Your test print looks pretty small too i guess you will print it bigger, the melting should impact the result less if the area is bigger
More cooling is the ticket in this case I think. You're printing very very thin layers on a small area which means the head is spending a lot of time in basically the same spot and transferring heat into the part. This is why the top looks melted and it's making the overhangs worse.
First I'd drop the bed temp to 60C, that'll remove 10C of heat right off the bat. I'd also make sure the fans are going full blast. Perhaps lowering the print temperature a bit could help as well.

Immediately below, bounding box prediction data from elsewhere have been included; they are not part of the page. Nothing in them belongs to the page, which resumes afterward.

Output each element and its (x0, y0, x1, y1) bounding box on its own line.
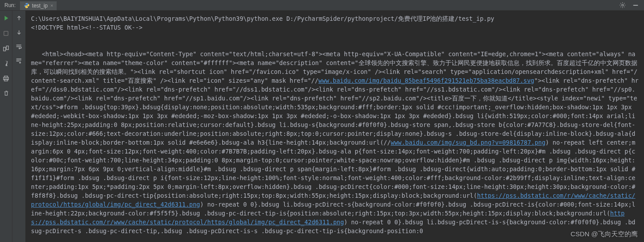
run-tab[interactable]: test_ip × (20, 1, 57, 10)
delete-icon[interactable] (2, 89, 10, 97)
console-output[interactable]: C:\Users\BAIYINSHUAI\AppData\Local\Progr… (26, 11, 644, 242)
svg-point-2 (621, 4, 623, 6)
tab-close-icon[interactable]: × (50, 3, 54, 8)
gear-icon[interactable] (618, 1, 626, 9)
main-area: C:\Users\BAIYINSHUAI\AppData\Local\Progr… (0, 11, 644, 242)
svg-rect-4 (4, 31, 8, 35)
run-label: Run: (4, 2, 15, 8)
soft-wrap-icon[interactable] (15, 42, 23, 50)
stop-icon[interactable] (2, 44, 10, 52)
console-body: <html><head><meta http-equiv="Content-Ty… (31, 50, 639, 234)
print-icon[interactable] (2, 74, 10, 82)
down-icon[interactable] (15, 28, 23, 36)
tab-label: test_ip (32, 3, 47, 9)
left-gutter-1 (0, 11, 12, 242)
scroll-to-end-icon[interactable] (15, 57, 23, 65)
play-icon[interactable] (2, 14, 10, 22)
python-file-icon (23, 3, 30, 9)
up-icon[interactable] (15, 14, 23, 22)
svg-rect-3 (633, 5, 638, 6)
svg-point-0 (26, 4, 26, 4)
header-left: Run: test_ip × (4, 0, 57, 10)
console-link-2[interactable]: www.baidu.com/img/sug_bd.png?v=09816787.… (391, 139, 546, 146)
run-tool-header: Run: test_ip × (0, 0, 644, 11)
console-link-1[interactable]: www.baidu.com/img/baidu_85beaf5496f29152… (318, 77, 534, 84)
header-right (618, 1, 644, 9)
svg-point-1 (27, 7, 27, 8)
svg-rect-6 (6, 46, 8, 49)
left-gutter-2 (12, 11, 26, 242)
rerun-icon[interactable] (2, 29, 10, 37)
watermark: CSDN @飞向天空的鹰 (571, 230, 638, 238)
pin-icon[interactable] (2, 59, 10, 67)
svg-rect-5 (4, 47, 6, 50)
console-line-2: <!DOCTYPE html><!--STATUS OK--> (31, 24, 143, 31)
console-line-1: C:\Users\BAIYINSHUAI\AppData\Local\Progr… (31, 15, 494, 22)
minimize-icon[interactable] (632, 1, 640, 9)
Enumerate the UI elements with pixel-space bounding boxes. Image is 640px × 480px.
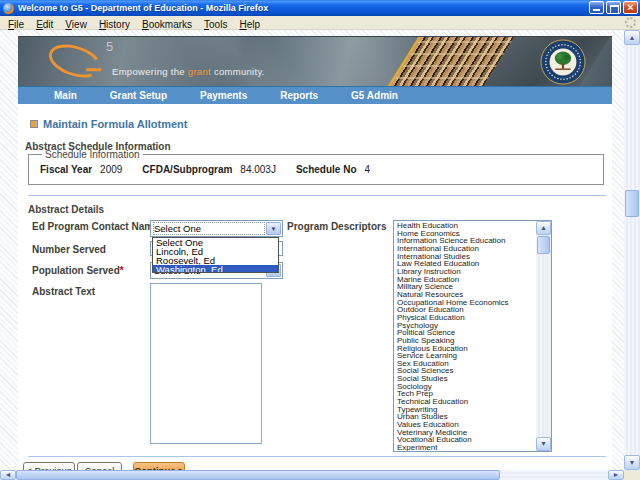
scrollbar-thumb[interactable]	[16, 470, 500, 480]
bullet-square-icon	[30, 120, 38, 128]
department-of-education-seal-icon	[540, 39, 586, 85]
scroll-down-icon[interactable]	[536, 437, 551, 451]
page-content: Maintain Formula Allotment Abstract Sche…	[18, 104, 612, 470]
abstract-details-heading: Abstract Details	[28, 204, 104, 215]
g5-header-banner: 5 Empowering the grant community.	[18, 36, 612, 86]
descriptor-option[interactable]: Experiment	[397, 444, 536, 451]
continue-button[interactable]: Continue >	[133, 462, 185, 470]
dropdown-option[interactable]: Washington, Ed	[153, 265, 278, 273]
contact-name-select[interactable]: Select One	[150, 220, 283, 237]
menu-item[interactable]: Help	[233, 18, 266, 31]
abstract-text-label: Abstract Text	[32, 286, 95, 297]
dropdown-arrow-icon[interactable]	[266, 222, 281, 235]
nav-item[interactable]: Reports	[280, 90, 318, 101]
number-served-label: Number Served	[32, 244, 106, 255]
schedule-information-legend: Schedule Information	[42, 149, 143, 160]
menu-item[interactable]: File	[2, 18, 30, 31]
required-asterisk: *	[120, 265, 124, 276]
listbox-scrollbar[interactable]	[536, 221, 551, 451]
firefox-icon	[3, 3, 14, 14]
schedule-field-label: CFDA/Subprogram	[142, 164, 232, 175]
menu-item[interactable]: Edit	[30, 18, 59, 31]
main-navbar: MainGrant SetupPaymentsReportsG5 Admin	[18, 86, 612, 104]
page-title-text: Maintain Formula Allotment	[43, 118, 187, 130]
previous-button[interactable]: < Previous	[23, 462, 75, 470]
close-button[interactable]	[623, 1, 638, 14]
scrollbar-corner	[624, 470, 640, 480]
g5-logo-icon	[45, 38, 106, 83]
scroll-up-icon[interactable]	[624, 30, 640, 45]
page-title: Maintain Formula Allotment	[30, 118, 187, 130]
tagline-pre: Empowering the	[112, 66, 188, 77]
schedule-field: Fiscal Year2009	[40, 164, 142, 175]
banner-tagline: Empowering the grant community.	[112, 66, 265, 77]
contact-name-label-text: Ed Program Contact Name	[32, 221, 159, 232]
menu-item[interactable]: History	[93, 18, 136, 31]
contact-name-dropdown-list: Select OneLincoln, EdRoosevelt, EdWashin…	[152, 237, 279, 273]
nav-item[interactable]: G5 Admin	[351, 90, 398, 101]
menubar: FileEditViewHistoryBookmarksToolsHelp	[0, 16, 640, 30]
menu-item[interactable]: Bookmarks	[136, 18, 198, 31]
contact-name-select-value: Select One	[154, 223, 264, 234]
schedule-field: CFDA/Subprogram84.003J	[142, 164, 296, 175]
population-served-label: Population Served*	[32, 265, 124, 276]
schedule-field: Schedule No4	[296, 164, 390, 175]
schedule-information-fieldset: Schedule Information Fiscal Year2009CFDA…	[28, 149, 604, 185]
schedule-field-value: 4	[365, 164, 371, 175]
tagline-post: community.	[211, 66, 265, 77]
scroll-up-icon[interactable]	[536, 221, 551, 235]
vertical-scrollbar[interactable]	[624, 30, 640, 470]
restore-button[interactable]	[606, 1, 621, 14]
menu-item[interactable]: View	[59, 18, 93, 31]
menu-item[interactable]: Tools	[198, 18, 233, 31]
schedule-field-value: 2009	[100, 164, 122, 175]
scroll-down-icon[interactable]	[624, 455, 640, 470]
schedule-field-label: Schedule No	[296, 164, 357, 175]
scrollbar-thumb[interactable]	[625, 190, 639, 217]
nav-item[interactable]: Grant Setup	[110, 90, 167, 101]
window-title: Welcome to G5 - Department of Education …	[18, 3, 268, 13]
nav-item[interactable]: Main	[54, 90, 77, 101]
scroll-left-icon[interactable]	[0, 470, 16, 480]
throbber-icon	[625, 17, 636, 28]
scroll-right-icon[interactable]	[608, 470, 624, 480]
tagline-accent: grant	[188, 66, 211, 77]
population-served-label-text: Population Served	[32, 265, 120, 276]
browser-viewport: 5 Empowering the grant community. MainGr…	[0, 30, 624, 470]
program-descriptors-listbox[interactable]: Health EducationHome EconomicsInformatio…	[393, 220, 552, 452]
scrollbar-thumb[interactable]	[537, 236, 550, 254]
horizontal-scrollbar[interactable]	[0, 470, 624, 480]
schedule-field-label: Fiscal Year	[40, 164, 92, 175]
divider	[28, 456, 606, 457]
abstract-text-textarea[interactable]	[150, 283, 262, 444]
nav-item[interactable]: Payments	[200, 90, 247, 101]
contact-name-label: Ed Program Contact Name*	[32, 221, 163, 232]
schedule-field-value: 84.003J	[240, 164, 276, 175]
g5-logo-number: 5	[106, 39, 113, 54]
page: 5 Empowering the grant community. MainGr…	[18, 36, 612, 470]
program-descriptors-label: Program Descriptors	[287, 221, 386, 232]
divider	[28, 195, 606, 196]
cancel-button[interactable]: Cancel	[77, 462, 122, 470]
minimize-button[interactable]	[589, 1, 604, 14]
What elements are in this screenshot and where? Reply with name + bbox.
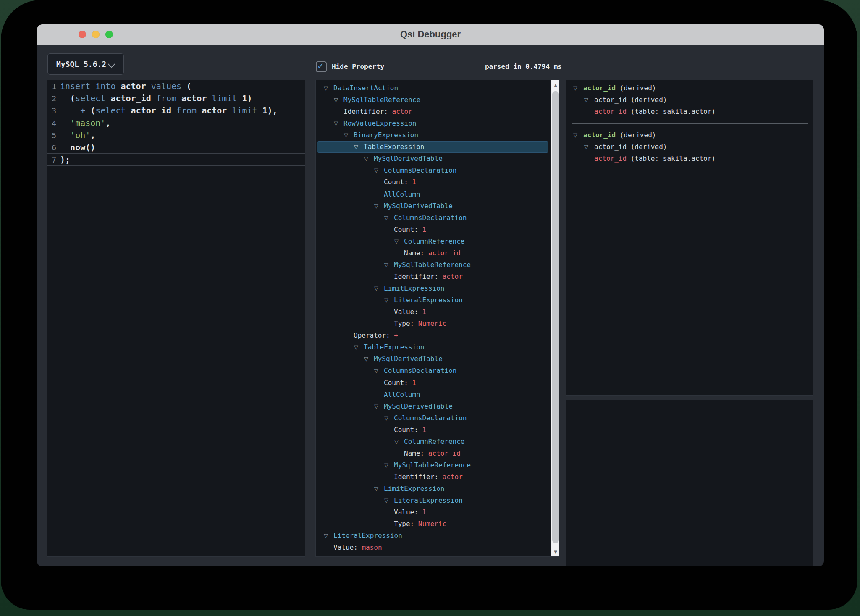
tree-property[interactable]: Value: mason (316, 542, 550, 553)
expander-icon[interactable]: ▽ (372, 283, 380, 294)
minimize-button[interactable] (92, 31, 100, 38)
semantic-row[interactable]: ▽actor_id (derived) (566, 82, 801, 94)
code-line[interactable]: 2 (select actor_id from actor limit 1) (47, 92, 305, 105)
tree-node[interactable]: ▽TableExpression (316, 141, 550, 153)
zoom-button[interactable] (105, 31, 113, 38)
tree-node[interactable]: ▽LimitExpression (316, 283, 550, 294)
tree-row-label: BinaryExpression (354, 129, 418, 141)
tree-node[interactable]: ▽ColumnsDeclaration (316, 365, 550, 377)
tree-node[interactable]: ▽ColumnsDeclaration (316, 412, 550, 424)
expander-icon[interactable]: ▽ (342, 129, 350, 141)
expander-icon[interactable]: ▽ (383, 495, 390, 506)
expander-icon[interactable]: ▽ (582, 141, 590, 153)
tree-node[interactable]: ▽MySqlTableReference (316, 459, 550, 471)
dialect-dropdown[interactable]: MySQL 5.6.2 (47, 53, 124, 75)
code-line[interactable]: 7); (47, 154, 305, 166)
tree-node[interactable]: ▽ColumnsDeclaration (316, 212, 550, 224)
tree-property[interactable]: Type: Numeric (316, 318, 550, 330)
tree-property[interactable]: Identifier: actor (316, 271, 550, 283)
expander-icon[interactable]: ▽ (352, 141, 360, 153)
tree-node[interactable]: ▽MySqlTableReference (316, 94, 550, 106)
scroll-up-icon[interactable]: ▲ (551, 81, 559, 89)
tree-property[interactable]: Name: actor_id (316, 247, 550, 259)
tree-node[interactable]: ▽LiteralExpression (316, 495, 550, 506)
semantic-row[interactable]: ▽actor_id (derived) (566, 94, 801, 106)
tree-node[interactable]: ▽LiteralExpression (316, 294, 550, 306)
tree-node[interactable]: ▽MySqlDerivedTable (316, 353, 550, 365)
expander-icon[interactable]: ▽ (383, 412, 390, 424)
expander-icon[interactable]: ▽ (572, 129, 579, 141)
expander-icon[interactable]: ▽ (332, 118, 340, 129)
detail-panel[interactable] (566, 400, 813, 566)
tree-property[interactable]: Count: 1 (316, 224, 550, 236)
tree-node[interactable]: ▽DataInsertAction (316, 82, 550, 94)
tree-node[interactable]: ▽MySqlDerivedTable (316, 401, 550, 412)
tree-node[interactable]: ▽LiteralExpression (316, 530, 550, 542)
expander-icon[interactable]: ▽ (322, 530, 330, 542)
tree-node[interactable]: ▽ColumnReference (316, 436, 550, 448)
tree-property[interactable]: Type: Numeric (316, 518, 550, 530)
expander-icon[interactable]: ▽ (372, 165, 380, 176)
tree-property[interactable]: Count: 1 (316, 377, 550, 389)
tree-node[interactable]: ▽LimitExpression (316, 483, 550, 495)
tree-node[interactable]: AllColumn (316, 189, 550, 200)
tree-property[interactable]: Count: 1 (316, 424, 550, 436)
app-window: Qsi Debugger MySQL 5.6.2 1insert into ac… (37, 24, 824, 566)
ast-tree-panel[interactable]: ▽DataInsertAction▽MySqlTableReferenceIde… (315, 80, 559, 557)
expander-icon[interactable]: ▽ (383, 212, 390, 224)
expander-icon[interactable]: ▽ (372, 483, 380, 495)
tree-property[interactable]: Value: 1 (316, 306, 550, 318)
semantic-row[interactable]: actor_id (table: sakila.actor) (566, 153, 801, 165)
expander-icon[interactable]: ▽ (372, 401, 380, 412)
tree-property[interactable]: Identifier: actor (316, 106, 550, 118)
tree-property[interactable]: Count: 1 (316, 176, 550, 188)
semantics-panel[interactable]: ▽actor_id (derived)▽actor_id (derived)ac… (566, 80, 813, 396)
tree-node[interactable]: ▽MySqlDerivedTable (316, 200, 550, 212)
hide-property-label[interactable]: Hide Property (332, 61, 384, 72)
expander-icon[interactable]: ▽ (572, 82, 579, 94)
tree-row-label: AllColumn (384, 189, 420, 200)
tree-node[interactable]: AllColumn (316, 389, 550, 401)
tree-node[interactable]: ▽MySqlTableReference (316, 259, 550, 271)
code-line[interactable]: 3 + (select actor_id from actor limit 1)… (47, 105, 305, 117)
tree-node[interactable]: ▽ColumnsDeclaration (316, 165, 550, 176)
tree-property[interactable]: Type: String (316, 553, 550, 557)
expander-icon[interactable]: ▽ (372, 200, 380, 212)
expander-icon[interactable]: ▽ (352, 341, 360, 353)
code-line[interactable]: 4 'mason', (47, 117, 305, 129)
tree-property[interactable]: Identifier: actor (316, 471, 550, 483)
tree-node[interactable]: ▽TableExpression (316, 341, 550, 353)
expander-icon[interactable]: ▽ (393, 236, 400, 247)
expander-icon[interactable]: ▽ (582, 94, 590, 106)
code-line[interactable]: 5 'oh', (47, 129, 305, 142)
tree-property[interactable]: Name: actor_id (316, 448, 550, 459)
expander-icon[interactable]: ▽ (362, 153, 370, 165)
tree-scrollbar[interactable]: ▲ ▼ (551, 80, 559, 557)
expander-icon[interactable]: ▽ (383, 259, 390, 271)
titlebar[interactable]: Qsi Debugger (37, 24, 824, 45)
tree-node[interactable]: ▽ColumnReference (316, 236, 550, 247)
tree-node[interactable]: ▽BinaryExpression (316, 129, 550, 141)
hide-property-checkbox[interactable]: ✓ (316, 61, 327, 72)
scrollbar-thumb[interactable] (552, 91, 559, 543)
tree-node[interactable]: ▽RowValueExpression (316, 118, 550, 129)
semantic-row[interactable]: ▽actor_id (derived) (566, 141, 801, 153)
tree-row-label: Identifier: actor (394, 471, 463, 483)
semantic-row[interactable]: ▽actor_id (derived) (566, 129, 801, 141)
expander-icon[interactable]: ▽ (332, 94, 340, 106)
expander-icon[interactable]: ▽ (383, 459, 390, 471)
expander-icon[interactable]: ▽ (322, 82, 330, 94)
code-line[interactable]: 1insert into actor values ( (47, 80, 305, 92)
close-button[interactable] (79, 31, 86, 38)
expander-icon[interactable]: ▽ (372, 365, 380, 377)
sql-editor[interactable]: 1insert into actor values (2 (select act… (47, 80, 305, 557)
tree-property[interactable]: Operator: + (316, 330, 550, 341)
tree-node[interactable]: ▽MySqlDerivedTable (316, 153, 550, 165)
expander-icon[interactable]: ▽ (362, 353, 370, 365)
code-line[interactable]: 6 now() (47, 142, 305, 154)
tree-property[interactable]: Value: 1 (316, 506, 550, 518)
semantic-row[interactable]: actor_id (table: sakila.actor) (566, 106, 801, 118)
expander-icon[interactable]: ▽ (393, 436, 400, 448)
scroll-down-icon[interactable]: ▼ (551, 548, 559, 556)
expander-icon[interactable]: ▽ (383, 294, 390, 306)
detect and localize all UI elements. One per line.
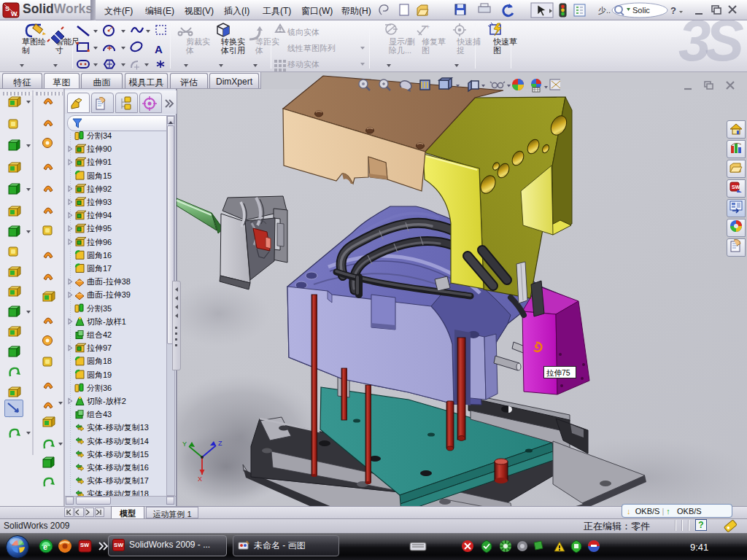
svg-text:Y: Y: [182, 440, 187, 448]
svg-text:9:41: 9:41: [690, 542, 708, 553]
svg-text:少..: 少..: [598, 6, 611, 15]
svg-text:Z: Z: [218, 440, 222, 447]
svg-text:W: W: [11, 10, 18, 18]
svg-text:Solic: Solic: [632, 6, 650, 15]
svg-text:e: e: [43, 542, 47, 551]
svg-text:SW: SW: [80, 542, 90, 548]
svg-text:S: S: [5, 5, 9, 12]
svg-text:A: A: [155, 43, 163, 55]
svg-text:SW: SW: [732, 184, 740, 190]
svg-text:+: +: [426, 23, 430, 31]
svg-text:?: ?: [670, 5, 676, 16]
svg-text:X: X: [198, 475, 202, 483]
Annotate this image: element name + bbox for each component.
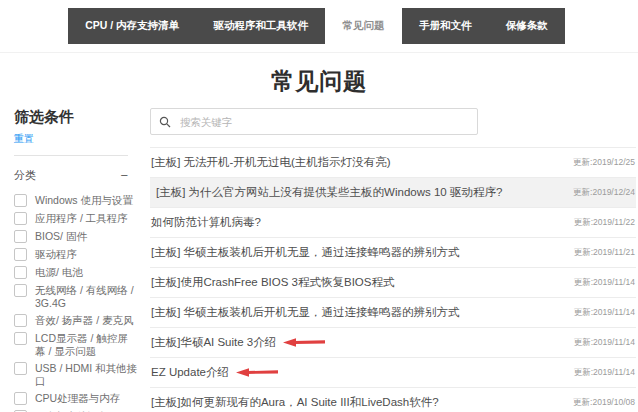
faq-updated-date: 更新:2019/11/14 (574, 337, 635, 349)
page-title: 常见问题 (0, 66, 638, 97)
checkbox-icon[interactable] (14, 284, 27, 297)
content-layout: 筛选条件 重置 分类 − Windows 使用与设置 应用程序 / 工具程序 B… (0, 108, 638, 412)
category-item-label: 应用程序 / 工具程序 (35, 212, 128, 225)
faq-updated-date: 更新:2019/11/14 (574, 367, 635, 379)
checkbox-icon[interactable] (14, 194, 27, 207)
faq-row[interactable]: [主板]华硕AI Suite 3介绍 更新:2019/11/14 (150, 328, 636, 358)
faq-title: [主板] 华硕主板装机后开机无显，通过连接蜂鸣器的辨别方式 (151, 305, 460, 320)
category-list: Windows 使用与设置 应用程序 / 工具程序 BIOS/ 固件 驱动程序 … (14, 194, 140, 412)
tab-warranty-terms[interactable]: 保修条款 (489, 8, 565, 44)
faq-updated-date: 更新:2019/11/22 (574, 217, 635, 229)
category-checkbox-item[interactable]: 无线网络 / 有线网络 / 3G.4G (14, 284, 138, 309)
category-checkbox-item[interactable]: LCD显示器 / 触控屏幕 / 显示问题 (14, 332, 138, 357)
category-item-label: CPU处理器与内存 (35, 392, 120, 405)
category-item-label: USB / HDMI 和其他接口 (35, 362, 138, 387)
checkbox-icon[interactable] (14, 266, 27, 279)
checkbox-icon[interactable] (14, 212, 27, 225)
faq-title: EZ Update介绍 (151, 365, 278, 380)
checkbox-icon[interactable] (14, 362, 27, 375)
filter-title: 筛选条件 (14, 108, 140, 127)
category-checkbox-item[interactable]: USB / HDMI 和其他接口 (14, 362, 138, 387)
checkbox-icon[interactable] (14, 392, 27, 405)
faq-updated-date: 更新:2019/11/14 (574, 307, 635, 319)
category-item-label: LCD显示器 / 触控屏幕 / 显示问题 (35, 332, 138, 357)
faq-title: [主板] 华硕主板装机后开机无显，通过连接蜂鸣器的辨别方式 (151, 245, 460, 260)
product-page-header: CPU / 内存支持清单驱动程序和工具软件常见问题手册和文件保修条款 (0, 8, 638, 53)
tab-cpu-memory-support-list[interactable]: CPU / 内存支持清单 (68, 8, 196, 44)
tab-manuals-and-documents[interactable]: 手册和文件 (402, 8, 489, 44)
faq-updated-date: 更新:2019/12/24 (573, 187, 635, 199)
category-checkbox-item[interactable]: CPU处理器与内存 (14, 392, 138, 405)
category-checkbox-item[interactable]: 应用程序 / 工具程序 (14, 212, 138, 225)
product-tabs-bar: CPU / 内存支持清单驱动程序和工具软件常见问题手册和文件保修条款 (68, 8, 565, 44)
category-item-label: 无线网络 / 有线网络 / 3G.4G (35, 284, 138, 309)
category-item-label: 音效/ 扬声器 / 麦克风 (35, 314, 134, 327)
category-item-label: 驱动程序 (35, 248, 77, 261)
faq-row[interactable]: EZ Update介绍 更新:2019/11/14 (150, 358, 636, 388)
category-checkbox-item[interactable]: BIOS/ 固件 (14, 230, 138, 243)
faq-title: [主板] 为什么官方网站上没有提供某些主板的Windows 10 驱动程序? (156, 185, 502, 200)
faq-list: [主板] 无法开机-开机无过电(主机指示灯没有亮) 更新:2019/12/25 … (150, 147, 636, 412)
tab-faq[interactable]: 常见问题 (325, 8, 401, 44)
faq-row[interactable]: [主板]使用CrashFree BIOS 3程式恢复BIOS程式 更新:2019… (150, 268, 636, 298)
annotation-arrow-icon (236, 367, 278, 378)
category-checkbox-item[interactable]: 驱动程序 (14, 248, 138, 261)
checkbox-icon[interactable] (14, 332, 27, 345)
filter-sidebar: 筛选条件 重置 分类 − Windows 使用与设置 应用程序 / 工具程序 B… (14, 108, 140, 412)
reset-link[interactable]: 重置 (14, 132, 34, 146)
faq-updated-date: 更新:2019/10/08 (573, 397, 635, 409)
category-item-label: Windows 使用与设置 (35, 194, 133, 207)
category-label: 分类 (14, 168, 36, 183)
faq-title: [主板]如何更新现有的Aura，AI Suite III和LiveDash软件? (151, 395, 439, 410)
faq-row[interactable]: [主板] 华硕主板装机后开机无显，通过连接蜂鸣器的辨别方式 更新:2019/11… (150, 298, 636, 328)
faq-panel: [主板] 无法开机-开机无过电(主机指示灯没有亮) 更新:2019/12/25 … (150, 108, 636, 412)
checkbox-icon[interactable] (14, 248, 27, 261)
collapse-minus-icon[interactable]: − (120, 171, 128, 181)
category-checkbox-item[interactable]: 音效/ 扬声器 / 麦克风 (14, 314, 138, 327)
tab-drivers-and-tools[interactable]: 驱动程序和工具软件 (196, 8, 325, 44)
category-section-header: 分类 − (14, 168, 128, 183)
faq-title: [主板] 无法开机-开机无过电(主机指示灯没有亮) (151, 155, 391, 170)
faq-row[interactable]: 如何防范计算机病毒? 更新:2019/11/22 (150, 208, 636, 238)
annotation-arrow-icon (283, 337, 325, 348)
faq-row[interactable]: [主板] 为什么官方网站上没有提供某些主板的Windows 10 驱动程序? 更… (150, 178, 636, 208)
checkbox-icon[interactable] (14, 314, 27, 327)
faq-title: [主板]使用CrashFree BIOS 3程式恢复BIOS程式 (151, 275, 394, 290)
faq-row[interactable]: [主板]如何更新现有的Aura，AI Suite III和LiveDash软件?… (150, 388, 636, 412)
faq-row[interactable]: [主板] 华硕主板装机后开机无显，通过连接蜂鸣器的辨别方式 更新:2019/11… (150, 238, 636, 268)
category-checkbox-item[interactable]: Windows 使用与设置 (14, 194, 138, 207)
sidebar-divider (14, 155, 128, 156)
category-item-label: BIOS/ 固件 (35, 230, 87, 243)
faq-title: 如何防范计算机病毒? (151, 215, 261, 230)
checkbox-icon[interactable] (14, 230, 27, 243)
faq-updated-date: 更新:2019/11/14 (574, 277, 635, 289)
faq-updated-date: 更新:2019/12/25 (573, 157, 635, 169)
category-checkbox-item[interactable]: 电源/ 电池 (14, 266, 138, 279)
search-input[interactable] (178, 115, 469, 129)
faq-updated-date: 更新:2019/11/21 (574, 247, 635, 259)
faq-row[interactable]: [主板] 无法开机-开机无过电(主机指示灯没有亮) 更新:2019/12/25 (150, 148, 636, 178)
faq-title: [主板]华硕AI Suite 3介绍 (151, 335, 325, 350)
category-item-label: 电源/ 电池 (35, 266, 83, 279)
search-box[interactable] (150, 108, 478, 135)
search-icon (159, 116, 171, 128)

Then I'd try to enable cool head lift. I haven't personally tried it, but it sounds like a good idea in principle. If that doesn't do the trick I'd print either a second copy of the object or something else, at the same time. This means the head will move away from the delicate print for a little while and allow fresh cool air to cool it down.
And unless absolutely necessary I'd bump it up to 0.6mm layers, but that's up to you. You'll save quite a bit of time and I doubt you'd see much difference.
You could also consider skipping the infill completely. Increase the top layer thickness a bit and you shouldn't have any problem printing this as an empty shell.